The caveat worth flagging is token consumption. GLM-5.2 generates roughly 43,000 output tokens per Intelligence Index task, 37,000 of which are internal reasoning chain. Comparable open-weights models run at roughly half that figure. At Z.ai’s first-party pricing of $4.40 per million output tokens, the extended thinking overhead adds real cost: Artificial Analysis estimates the per-task expense at $0.46, compared to $0.18–$0.31 for competitive models. For interactive work where you need the model’s full capability on a hard problem, this is acceptable. For high-volume agentic pipelines, the math changes fast.

This token-heaviness is a pattern in reasoning-focused models — the chain of thought is doing genuine work — but GLM-5.2 is notably more pronounced about it than its current open-weights peers. It is the most capable text-only open-weights model available right now, and it costs correspondingly more to run.

The clean MIT license is worth emphasizing in the current context. Earlier this month, MiniMax M3 launched with “open-weight” branding that came with meaningful usage constraints. GLM-5.2’s MIT release carries none of those asterisks. For teams evaluating whether to build against open weights or pay for closed API access, the licensing clarity matters as much as the capability numbers.

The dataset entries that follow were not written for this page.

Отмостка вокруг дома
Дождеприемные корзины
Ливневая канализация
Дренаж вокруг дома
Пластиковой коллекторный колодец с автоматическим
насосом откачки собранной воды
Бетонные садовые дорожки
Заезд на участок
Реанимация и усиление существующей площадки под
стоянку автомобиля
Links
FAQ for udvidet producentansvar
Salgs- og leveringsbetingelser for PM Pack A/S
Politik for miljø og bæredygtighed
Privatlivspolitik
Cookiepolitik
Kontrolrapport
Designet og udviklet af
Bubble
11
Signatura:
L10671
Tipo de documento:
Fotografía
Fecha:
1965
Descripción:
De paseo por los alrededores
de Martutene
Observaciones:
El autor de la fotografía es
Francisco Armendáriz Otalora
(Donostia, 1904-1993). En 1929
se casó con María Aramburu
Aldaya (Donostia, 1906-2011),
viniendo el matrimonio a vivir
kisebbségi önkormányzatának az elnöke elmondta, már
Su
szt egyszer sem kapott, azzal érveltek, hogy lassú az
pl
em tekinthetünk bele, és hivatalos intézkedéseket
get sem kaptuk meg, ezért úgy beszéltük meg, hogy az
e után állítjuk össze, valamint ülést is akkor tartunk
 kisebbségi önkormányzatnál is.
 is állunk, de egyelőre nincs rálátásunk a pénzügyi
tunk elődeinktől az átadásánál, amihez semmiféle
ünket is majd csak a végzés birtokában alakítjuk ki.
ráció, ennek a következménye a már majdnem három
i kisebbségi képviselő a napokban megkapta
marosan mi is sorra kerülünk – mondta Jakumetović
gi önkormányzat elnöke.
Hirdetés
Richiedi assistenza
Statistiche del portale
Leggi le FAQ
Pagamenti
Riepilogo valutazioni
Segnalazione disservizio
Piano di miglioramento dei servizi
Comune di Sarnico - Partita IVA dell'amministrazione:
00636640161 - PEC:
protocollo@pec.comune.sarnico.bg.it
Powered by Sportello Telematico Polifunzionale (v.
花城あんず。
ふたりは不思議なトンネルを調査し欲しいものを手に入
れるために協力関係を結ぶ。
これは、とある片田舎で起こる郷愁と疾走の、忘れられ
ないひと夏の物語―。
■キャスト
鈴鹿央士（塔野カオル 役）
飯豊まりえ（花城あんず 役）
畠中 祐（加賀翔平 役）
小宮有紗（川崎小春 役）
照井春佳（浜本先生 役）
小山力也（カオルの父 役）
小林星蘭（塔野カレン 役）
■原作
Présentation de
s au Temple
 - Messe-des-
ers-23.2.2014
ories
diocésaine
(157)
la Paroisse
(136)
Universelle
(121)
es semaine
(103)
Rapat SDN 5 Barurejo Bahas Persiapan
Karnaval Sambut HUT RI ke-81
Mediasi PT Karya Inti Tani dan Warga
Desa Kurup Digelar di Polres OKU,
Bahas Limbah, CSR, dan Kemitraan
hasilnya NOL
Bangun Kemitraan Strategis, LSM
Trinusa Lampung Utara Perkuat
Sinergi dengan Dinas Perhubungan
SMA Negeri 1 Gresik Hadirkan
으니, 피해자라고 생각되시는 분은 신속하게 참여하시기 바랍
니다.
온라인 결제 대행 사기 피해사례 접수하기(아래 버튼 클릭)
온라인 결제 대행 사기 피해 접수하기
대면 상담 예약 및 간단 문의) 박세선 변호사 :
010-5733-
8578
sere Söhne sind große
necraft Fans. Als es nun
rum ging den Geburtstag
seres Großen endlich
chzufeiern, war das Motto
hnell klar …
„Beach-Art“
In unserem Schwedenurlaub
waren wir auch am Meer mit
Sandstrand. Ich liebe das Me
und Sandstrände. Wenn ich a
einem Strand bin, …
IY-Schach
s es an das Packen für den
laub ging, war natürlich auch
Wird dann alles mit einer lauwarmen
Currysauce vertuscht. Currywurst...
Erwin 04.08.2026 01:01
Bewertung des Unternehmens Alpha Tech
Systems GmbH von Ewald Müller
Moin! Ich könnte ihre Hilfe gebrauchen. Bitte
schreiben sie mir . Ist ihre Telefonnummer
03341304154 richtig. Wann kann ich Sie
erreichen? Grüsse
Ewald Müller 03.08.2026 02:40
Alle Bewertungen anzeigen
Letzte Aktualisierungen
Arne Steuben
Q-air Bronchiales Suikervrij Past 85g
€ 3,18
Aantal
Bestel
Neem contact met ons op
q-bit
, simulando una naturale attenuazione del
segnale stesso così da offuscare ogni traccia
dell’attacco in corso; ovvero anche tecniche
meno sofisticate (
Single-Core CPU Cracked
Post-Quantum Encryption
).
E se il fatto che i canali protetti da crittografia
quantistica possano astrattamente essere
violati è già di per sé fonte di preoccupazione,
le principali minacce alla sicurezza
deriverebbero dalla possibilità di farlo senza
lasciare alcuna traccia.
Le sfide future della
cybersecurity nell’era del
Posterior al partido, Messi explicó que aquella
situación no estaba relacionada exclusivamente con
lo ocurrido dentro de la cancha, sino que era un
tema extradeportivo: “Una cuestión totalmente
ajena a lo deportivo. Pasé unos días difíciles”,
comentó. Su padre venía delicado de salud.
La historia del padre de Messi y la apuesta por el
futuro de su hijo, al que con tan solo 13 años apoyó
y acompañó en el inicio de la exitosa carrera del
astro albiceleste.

The open-weights coding model space in mid-2026 is genuinely competitive — Kimi K2.7-Code shipped last week with full benchmark disclosure at launch, MiniMax M3 arrived with a 1M context and sparse attention story of its own. Multiple models from multiple geographies, different cost/capability trade-offs, real benchmark disclosure becoming the norm rather than the exception. GLM-5.2 has earned the top spot on the leaderboard. The question is whether 2.9× compute efficiency at long context translates to applications that actually need a million-token window, or whether the token overhead means most users are better served by a faster, cheaper model for 90% of tasks.